= Nutrient timing =

Nutrient timing is a sports dieting concept which suggests that time may be a missing dimension in improved muscular development. This concept represents a change over the previous school of thought that focused on protein loading without emphasizing the synchronicity between eating and exercising.

Proper nutrient timing takes into account two dimensions that directly correlate to performance:
1. The consumption of the substrates in ideal proportions.
2. The timing between exogenous fueling and exercise. When the right substrates are present at the ideal times, the result might be improved performance and growth.

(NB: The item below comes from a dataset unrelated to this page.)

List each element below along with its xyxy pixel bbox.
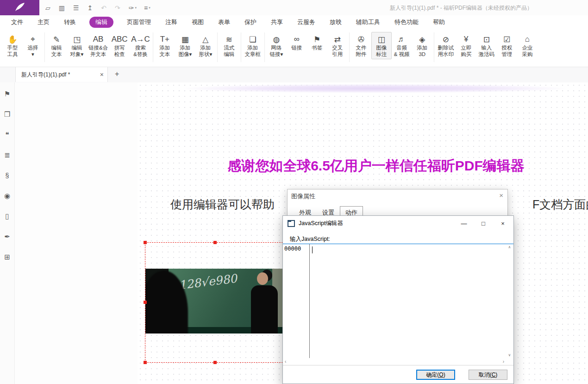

Nutrient timing may enhance performance of exercise, competition, and daily life expectations. The amount of each nutrient plays a role in performance and recovery. Recovery is essential to keep going in daily routines, competitions, and fitness in general. Fueling recovery and fitness may be enhanced by using the timing of nutrients around a performance aspect of life. This timing is not essential to good performance, but it is a small detail that may help if one is looking to gain strength.

Many athletes will consume certain macros pre, post and during workouts looking to maximize the effects of the “anabolic window,” which is the suggested 15–45-minute time frame after physical activity. Carbohydrates digested during and after a workout will help replace muscle glycogen, which is the primary fuel used by the body during exercise and lead to enhanced recovery time. Protein intake combined with carbohydrate intake pre workout will help increase the process of protein and glycogen synthesis post workout. Glycogen which is the main substrate during high intensity exercise will decrease with even short bouts of activity

This method can be used not only during the anabolic window but the remainder of the day after physical activity as well where proper nutrition plays key roles in increasing protein and glycogen synthesis, insulin production and sensitivity, decreasing muscle inflammation, muscular development and faster recovery time. Those athletes looking for an extra edge can use this method to enhance their ability to recover faster and push harder and take their training to the next level.